В любом случае, «Бразилия» не устарела ни содержательно, ни технически: бюрократия и сциентизм также сильны, как и во времена ее создания, а микс из Оруэлла, Хаксли и Замятина, приправленный юмором, которого всем трем великим книжным антиутопиям так не хватало, очень уместен в нарративной ткани фильма. Главное то, что «Бразилия» не оставляет у зрителя упаднического, депрессивного чувства, ибо и режиссер, и его герои верят в жизнь, способную подорвать даже самый устойчивые и жесткие тоталитарные социальные схемы и модели.

После откровенно сказочного и фантастически-безудержного «Мюнхгаузена» Гиллиам снял две картины, которым суждено было стать одними из самых популярных среди широкой публики: «Король-рыбак» и «12 обезьян». Последнюю из них лишь частично можно считать коммерческим проектом, ибо за ремейк на тот момент малоизвестного фотофильма Криса Маркера «Взлетная полоса» мог взяться только тот режиссер, который не боялся, что его фильм не окупится в прокате. Однако, опасения (даже если они были, то скорее всего у продюсеров) оказались беспочвенными – при бюджете в 29 миллионов «12 обезьян» собрали в мире почти 170, что для столь нестандартного и даже путанного сюжета, каким обладала эта картина, – нонсенс.

Конечно, «12 обезьян» – в какой-то мере экшен, даже боевик по форме, однако, его концептуальное наполнение очень необычно для коммерческого кино и свойственно скорее авторским картинам.

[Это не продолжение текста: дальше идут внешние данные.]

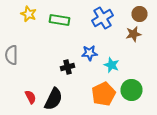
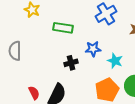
green rectangle: (60, 20) -> (63, 28), moved

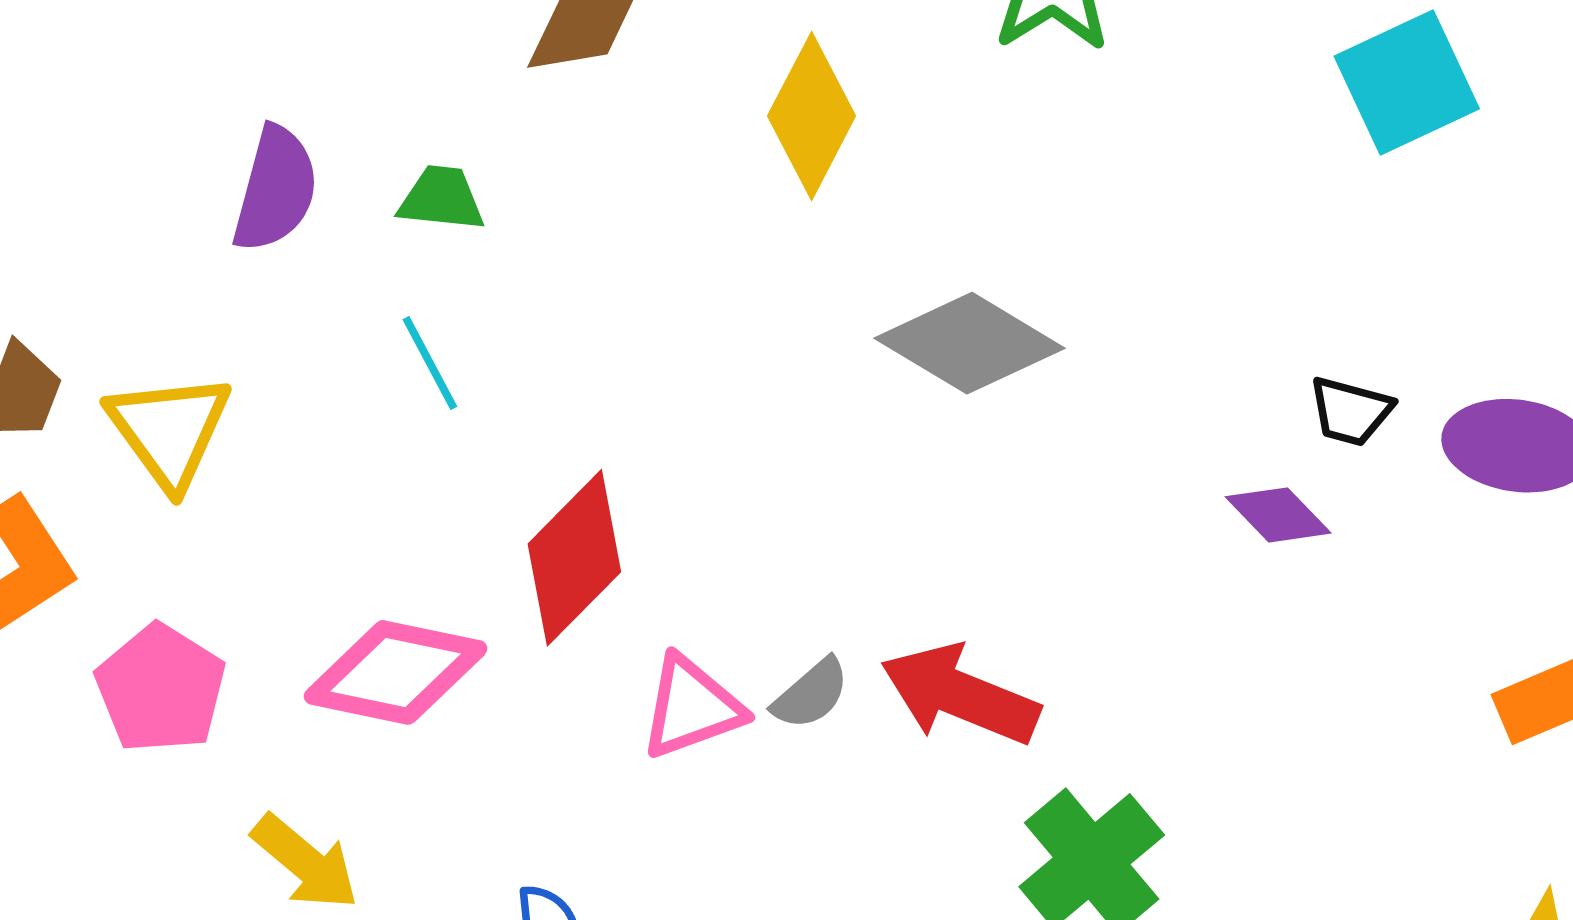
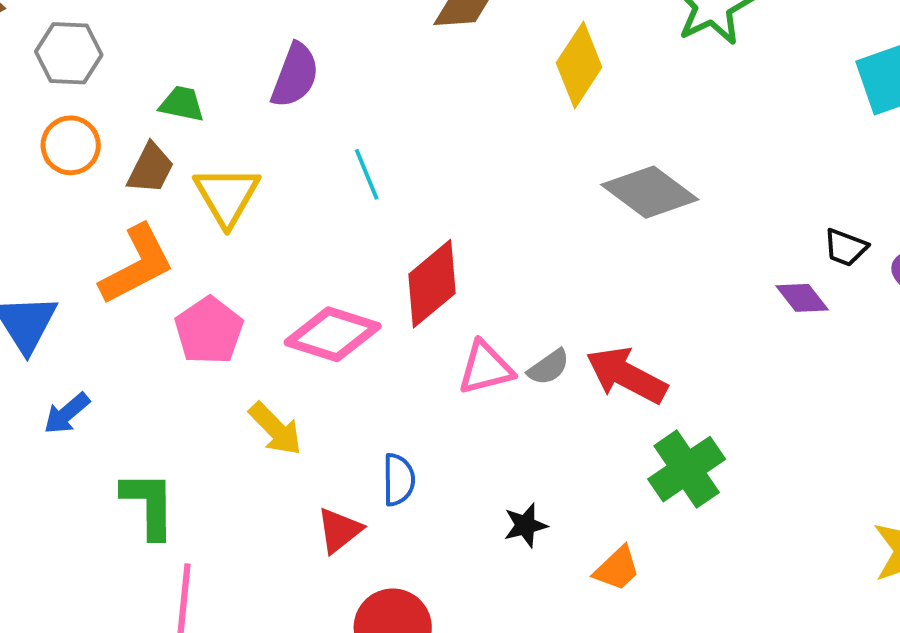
green trapezoid: (441, 199) -> (182, 104), moved

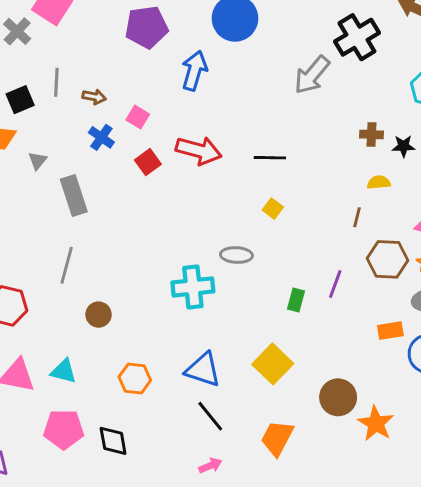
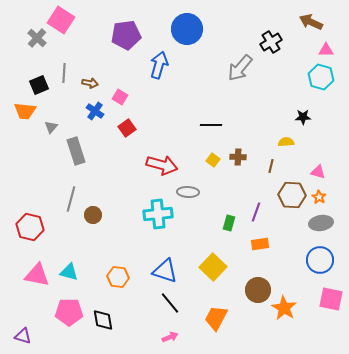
black cross: (357, 37) -> (271, 42), size x0.7
brown cross: (372, 134) -> (238, 157), moved
red arrow: (199, 150) -> (162, 165), moved
brown circle: (99, 315) -> (93, 215), moved
orange rectangle: (390, 331) -> (260, 244), moved

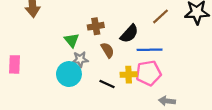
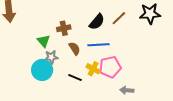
black semicircle: (129, 34) -> (97, 22), moved
blue line: (150, 50) -> (98, 45), moved
yellow cross: (129, 75) -> (93, 69), turned 32

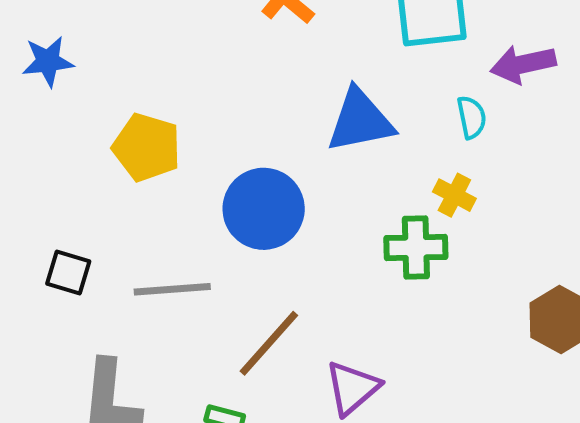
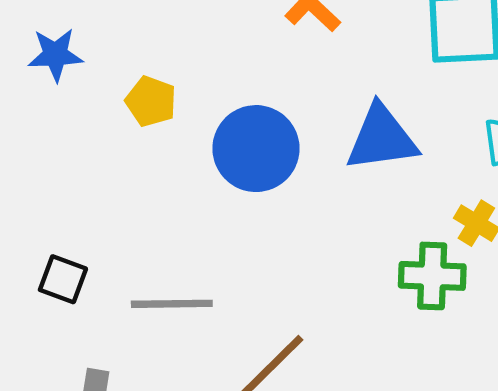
yellow pentagon: (147, 147) -> (151, 101), moved, size x0.7
blue circle: (264, 209) -> (256, 149), moved

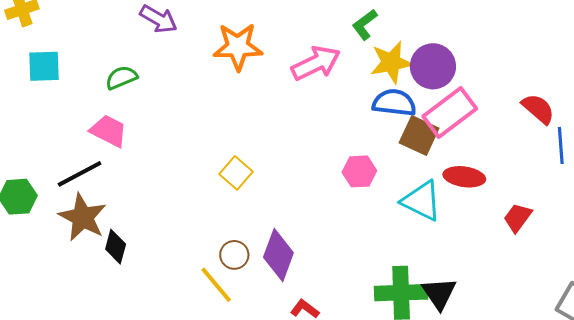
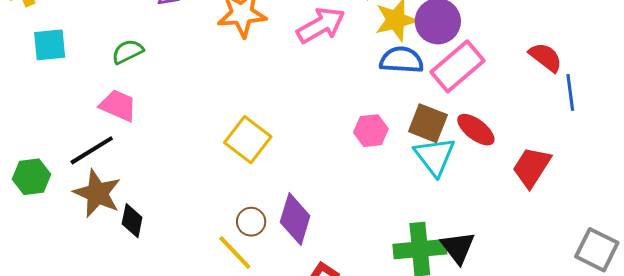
brown square: (419, 136) -> (428, 123), moved
yellow square: (236, 173) -> (248, 140), size x1.4
red ellipse: (464, 177) -> (476, 130), turned 33
cyan triangle: (422, 201) -> (435, 156), turned 30
red trapezoid: (518, 218) -> (532, 167), size x1.4

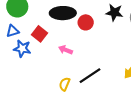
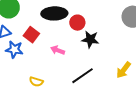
black star: (114, 13) -> (90, 39), moved
yellow semicircle: (65, 84) -> (36, 82), moved, turned -96

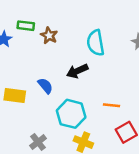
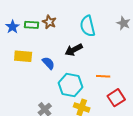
green rectangle: (26, 26) -> (31, 25), moved
yellow rectangle: (15, 95) -> (23, 56), moved

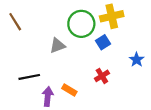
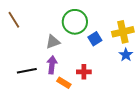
yellow cross: (112, 16) -> (123, 32), moved
red cross: (102, 76) -> (84, 72), moved, turned 32
purple arrow: (48, 97) -> (52, 65), moved

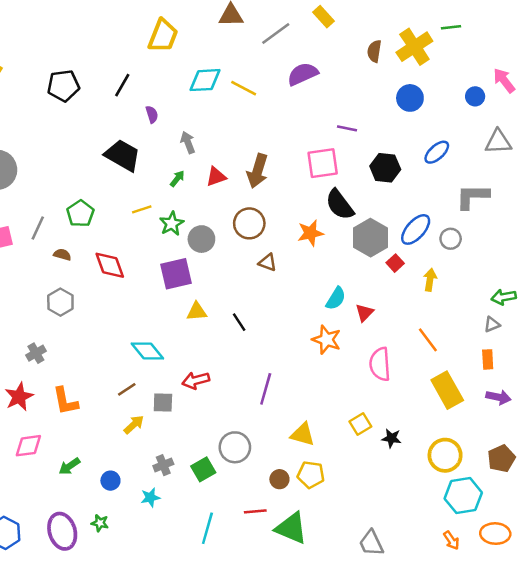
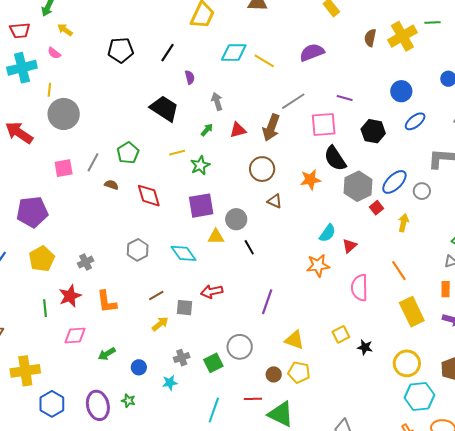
gray line: (276, 34) -> (293, 101), moved
blue circle: (410, 98) -> (401, 91), moved
gray circle: (201, 239) -> (236, 219), moved
gray hexagon: (60, 302) -> (138, 250), moved
orange star: (326, 340) -> (318, 265), turned -30
cyan diamond: (147, 351) -> (184, 253), moved

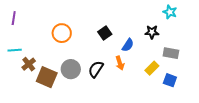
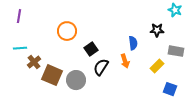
black square: (105, 33) -> (91, 49), moved
blue semicircle: (128, 45) -> (133, 43), turned -40
gray circle: (71, 69) -> (76, 80), moved
blue square: (170, 80) -> (170, 89), moved

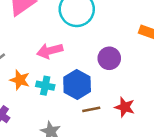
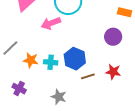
pink arrow: (50, 51) -> (51, 23), moved
purple circle: (109, 58) -> (113, 37), moved

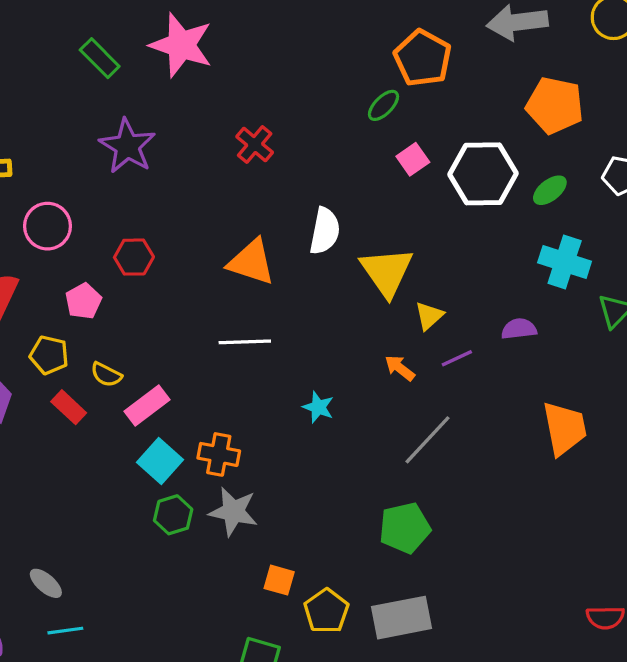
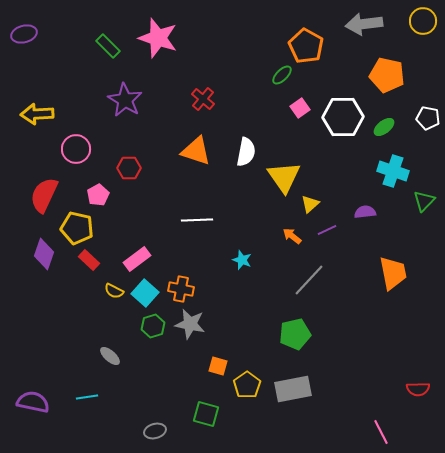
orange triangle: (251, 262) -> (196, 151), moved
yellow pentagon: (49, 355) -> (77, 228), size x1.4
yellow semicircle: (106, 375) -> (114, 291), moved
gray ellipse: (46, 583) -> (110, 356), moved

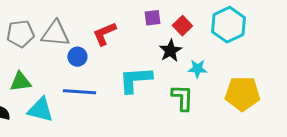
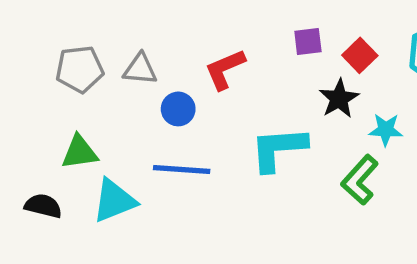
gray triangle: (55, 34) -> (140, 69), size x0.7
green L-shape: (182, 98) -> (360, 180), turned -140
cyan triangle: (40, 110) -> (114, 201), turned -36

Это своеобразие заключается в неопределенности границы между нормой и патологией: то ли герой прав, и тогда он нормален, либо все его построения – лишь психотический бред сумасшедшего сознания. Раньше мастером таких картин, в которых зритель не был уверен, нормален герой или нет, являлся Роман Полански: в «Отвращении», «Ребенке Розмари» и «Жильце» он по-разному обкатывал эту модель амбивалентности психической нормы. Однако, лента Гиллиама – это еще и антиутопия в духе обоих кэмероновских «Терминаторов», размышление о будущем, которое герои тщетно пытаются предотвратить.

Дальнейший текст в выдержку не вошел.